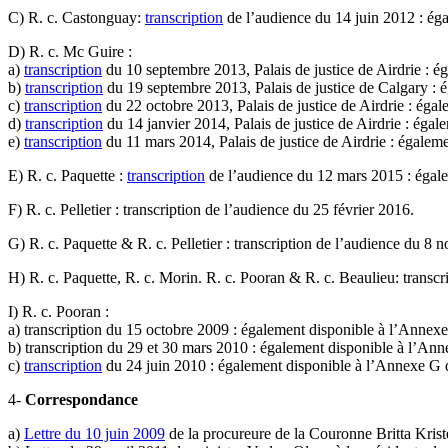
C) R. c. Castonguay:
transcription
de l’audience du 14 juin 2012 : ég
D) R. c. Mc Guire :
a)
transcription
du 10 septembre 2013, Palais de justice de Airdrie : 
b)
transcription
du 19 septembre 2013, Palais de justice de Calgary :
c)
transcription
du 22 octobre 2013, Palais de justice de Airdrie : ég
d)
transcription
du 14 janvier 2014, Palais de justice de Airdrie : ég
e)
transcription
du 11 mars 2014, Palais de justice de Airdrie : égalem
E) R. c. Paquette :
transcription
de l’audience du 12 mars 2015 : égale
F) R. c. Pelletier : transcription de l’audience du 25 février 2016.
G) R. c. Paquette & R. c. Pelletier : transcription de l’audience du 
H) R. c. Paquette, R. c. Morin. R. c. Pooran & R. c. Beaulieu: trans
I) R. c. Pooran :
a) transcription du 15 octobre 2009 : également disponible à l’Anne
b) transcription du 29 et 30 mars 2010 : également disponible à l’An
c)
transcription
du 24 juin 2010 : également disponible à l’Annexe G 
4-
Correspondance
a)
Lettre du 10 juin 2009
de la procureure de la Couronne Britta Kriste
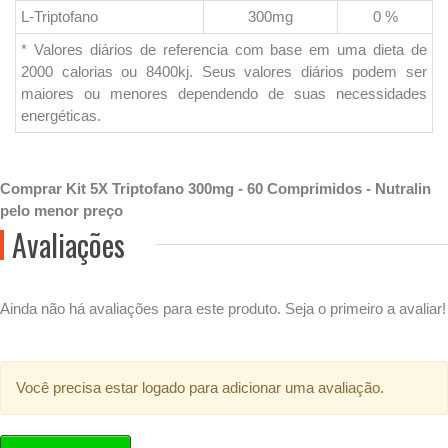
L-Triptofano
300mg
0 %
* Valores diários de referencia com base em uma dieta de
2000 calorias ou 8400kj. Seus valores diários podem ser
maiores ou menores dependendo de suas necessidades
energéticas.
Comprar Kit 5X Triptofano 300mg - 60 Comprimidos - Nutralin
pelo menor preço
Avaliações
Ainda não há avaliações para este produto. Seja o primeiro a avaliar!
Você precisa estar logado para adicionar uma avaliação.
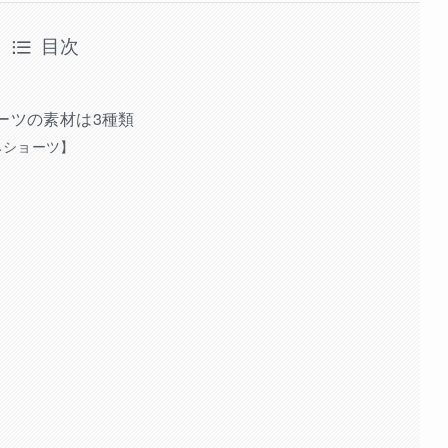
目次
ーツの素材は3種類
みショーツ】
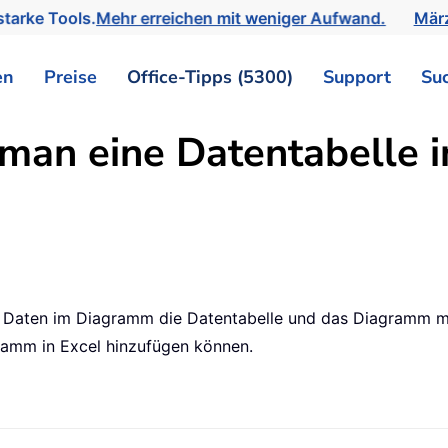
tarke Tools.
Mehr erreichen mit weniger Aufwand.
März
en
Preise
Office-Tipps (5300)
Support
Su
 man eine Datentabelle 
aten im Diagramm die Datentabelle und das Diagramm mite
gramm in Excel hinzufügen können.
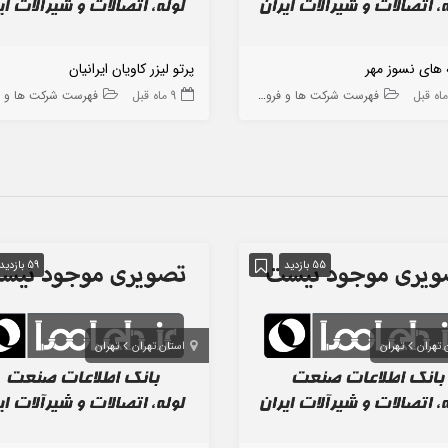
 های نسوز مهر
پرتو لیزر کاویان ایرانیان
فهرست شرکت ها و فروشگاه ها
9 ماه قبل
فهرست شرکت ها و فروشگاه
55 بازدید
59 بازدید
 تهران
تهران
استان تهران
تهران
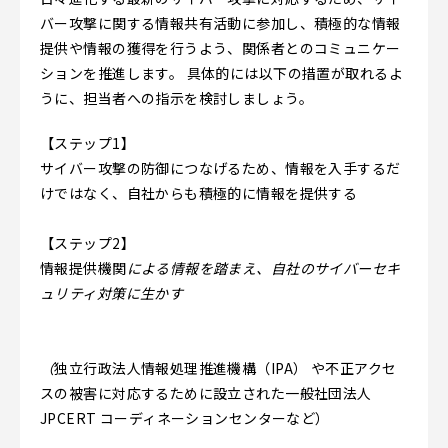
バー攻撃に関する情報共有活動に参加し、積極的な情報
提供や情報の獲得を行うよう、関係者とのコミュニケー
ションを推進します。 具体的には以下の措置が取れるよ
うに、担当者への指示を検討しましょう。
【ステップ1】
サイバー攻撃の防御につなげるため、情報を入手するだ
けではなく、自社からも積極的に情報を提供する
【ステップ2】
情報提供機関
による情報を踏まえ、自社のサイバーセキ
ュリティ対策に生かす
（
独立行政法人情報処理推進機構（IPA） や不正アクセ
スの被害に対応するために設立された一般社団法人
JPCERT コーディネーションセンターなど）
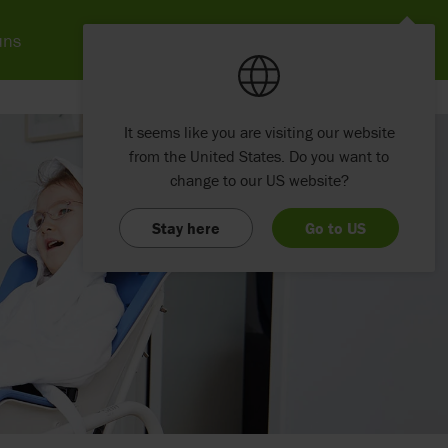
uns
It seems like you are visiting our website
from the United States. Do you want to
change to our US website?
Stay here
Go to US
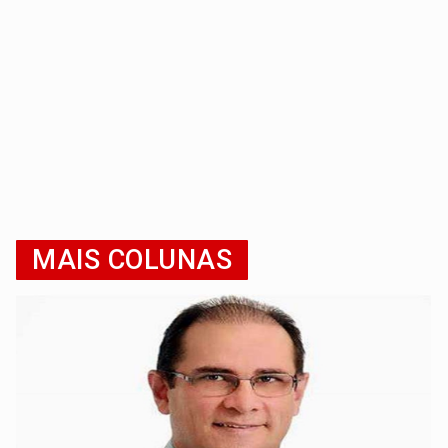
MAIS COLUNAS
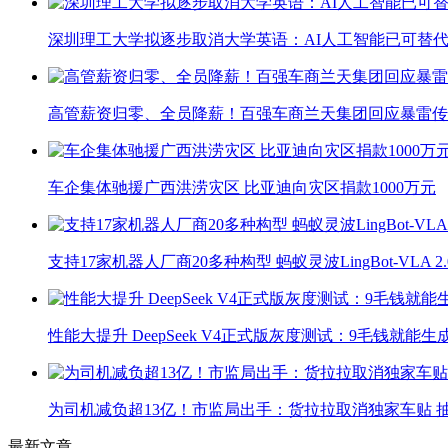
深圳理工大学拟逐步取消大学英语：AI人工智能已可替代
高管薪资归零、全员降薪！百强车商兰天集团回应暴雷传
车企集体驰援广西洪涝灾区 比亚迪向灾区捐款1000万元
支持17家机器人厂商20多种构型 蚂蚁灵波LingBot-VLA 
性能大提升 DeepSeek V4正式版灰度测试：9毛钱就能生
为司机减负超13亿！市监局出手：货拉拉取消独家车贴 抽
最新文章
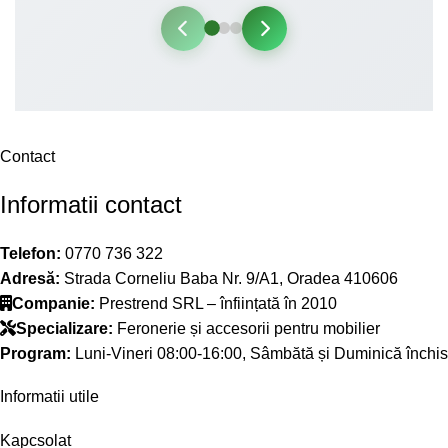
Contact
Informatii contact
Telefon:
0770 736 322
Adresă:
Strada Corneliu Baba Nr. 9/A1, Oradea 410606
Companie:
Prestrend SRL – înființată în 2010
Specializare:
Feronerie și accesorii pentru mobilier
Program:
Luni-Vineri 08:00-16:00, Sâmbătă și Duminică închis
Informatii utile
Kapcsolat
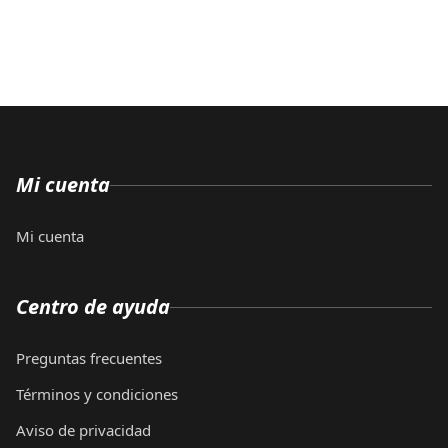
Mi cuenta
Mi cuenta
Centro de ayuda
Preguntas frecuentes
Términos y condiciones
Aviso de privacidad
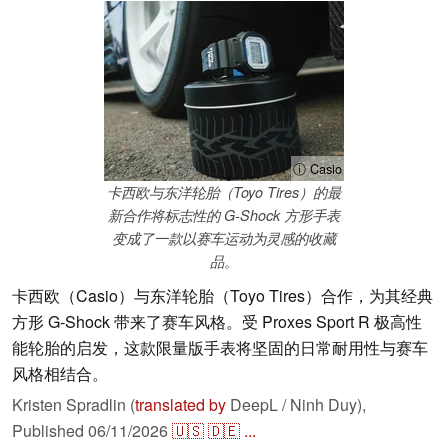
ⓘ Casio
卡西欧与东洋轮胎（Toyo Tires）的最
新合作将标志性的 G-Shock 方形手表
变成了一款以赛车运动为灵感的收藏
品。
卡西欧（Casio）与东洋轮胎（Toyo Tires）合作，为其经典
方形 G-Shock 带来了赛车风格。受 Proxes Sport R 极高性
能轮胎的启发，这款限量版手表将坚固的日常耐用性与赛车
风格相结合。
Kristen Spradlin (
translated by
DeepL / Ninh Duy),
Published
06/11/2026
🇺🇸
🇩🇪
...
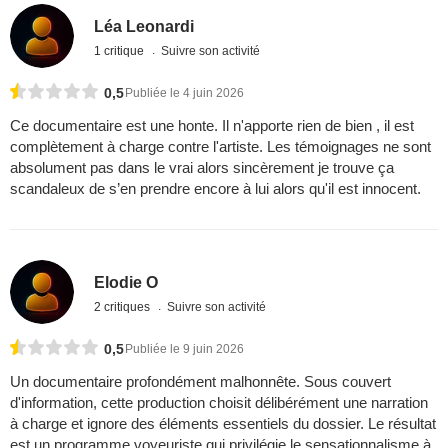
Léa Leonardi
1 critique
Suivre son activité
0,5
Publiée le 4 juin 2026
Ce documentaire est une honte. Il n'apporte rien de bien , il est
complètement à charge contre l'artiste. Les témoignages ne sont
absolument pas dans le vrai alors sincèrement je trouve ça
scandaleux de s’en prendre encore à lui alors qu'il est innocent.
Elodie O
2 critiques
Suivre son activité
0,5
Publiée le 9 juin 2026
Un documentaire profondément malhonnête. Sous couvert
d'information, cette production choisit délibérément une narration
à charge et ignore des éléments essentiels du dossier. Le résultat
est un programme voyeuriste qui privilégie le sensationnalisme à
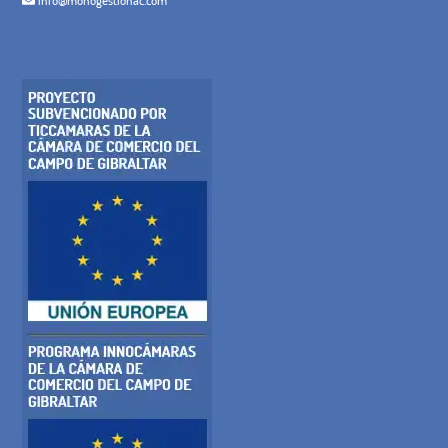
info@monogestionac.com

****

Show each line of the material where the word "documentaire" occurs.

Exercise solution
Ce documentaire est une honte. Il n'apporte rien de bien , il est
Un documentaire profondément malhonnête. Sous couvert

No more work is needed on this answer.